● **Data for this task**
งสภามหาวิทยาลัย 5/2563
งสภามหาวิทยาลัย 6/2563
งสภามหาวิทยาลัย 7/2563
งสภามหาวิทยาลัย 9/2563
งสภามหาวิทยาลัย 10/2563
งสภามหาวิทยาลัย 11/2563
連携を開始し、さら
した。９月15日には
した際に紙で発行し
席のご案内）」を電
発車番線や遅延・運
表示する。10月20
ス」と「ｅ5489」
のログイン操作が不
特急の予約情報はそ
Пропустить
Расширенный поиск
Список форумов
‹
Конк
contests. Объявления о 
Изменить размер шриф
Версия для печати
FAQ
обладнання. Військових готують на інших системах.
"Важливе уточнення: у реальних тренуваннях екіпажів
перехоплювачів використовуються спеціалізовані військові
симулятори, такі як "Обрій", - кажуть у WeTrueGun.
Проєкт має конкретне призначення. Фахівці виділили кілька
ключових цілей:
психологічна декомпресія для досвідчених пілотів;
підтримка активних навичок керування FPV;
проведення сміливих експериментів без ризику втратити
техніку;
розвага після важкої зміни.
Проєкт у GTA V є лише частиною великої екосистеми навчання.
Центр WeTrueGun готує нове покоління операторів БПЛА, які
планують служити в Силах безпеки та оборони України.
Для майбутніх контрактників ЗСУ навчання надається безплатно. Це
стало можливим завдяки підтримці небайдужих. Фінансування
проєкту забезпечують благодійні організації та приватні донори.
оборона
--
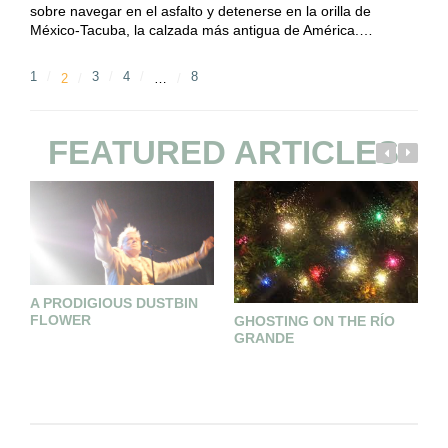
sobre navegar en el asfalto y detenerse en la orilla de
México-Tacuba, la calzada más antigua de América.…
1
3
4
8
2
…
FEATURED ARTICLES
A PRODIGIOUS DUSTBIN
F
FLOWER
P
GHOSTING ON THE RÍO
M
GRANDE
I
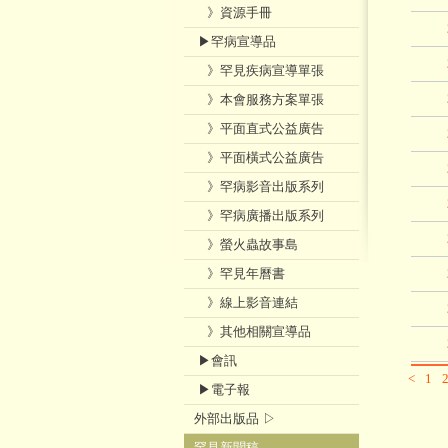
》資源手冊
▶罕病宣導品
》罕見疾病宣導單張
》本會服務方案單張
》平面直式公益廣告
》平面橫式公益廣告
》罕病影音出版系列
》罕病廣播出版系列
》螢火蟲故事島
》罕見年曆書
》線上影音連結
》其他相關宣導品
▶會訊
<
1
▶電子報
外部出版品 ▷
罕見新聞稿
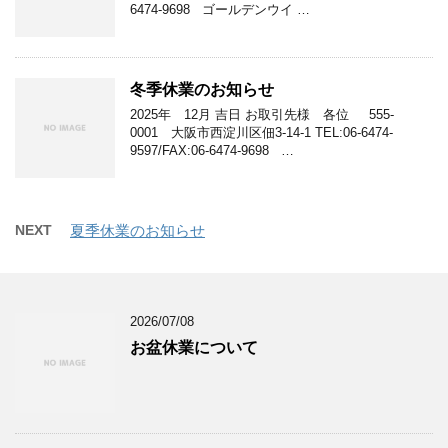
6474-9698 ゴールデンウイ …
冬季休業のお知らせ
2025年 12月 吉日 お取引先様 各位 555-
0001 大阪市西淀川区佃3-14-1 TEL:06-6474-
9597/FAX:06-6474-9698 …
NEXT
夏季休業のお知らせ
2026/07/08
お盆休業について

● **What you should do**
Output only an exact transcription of the lines above from the one with "Расширенный поиск" up to and including the one with "симулятори, такі як".

● **Result of this exercise**
Расширенный поиск
Список форумов
‹
Конк
contests. Объявления о 
Изменить размер шриф
Версия для печати
FAQ
обладнання. Військових готують на інших системах.
"Важливе уточнення: у реальних тренуваннях екіпажів
перехоплювачів використовуються спеціалізовані військові
симулятори, такі як "Обрій", - кажуть у WeTrueGun.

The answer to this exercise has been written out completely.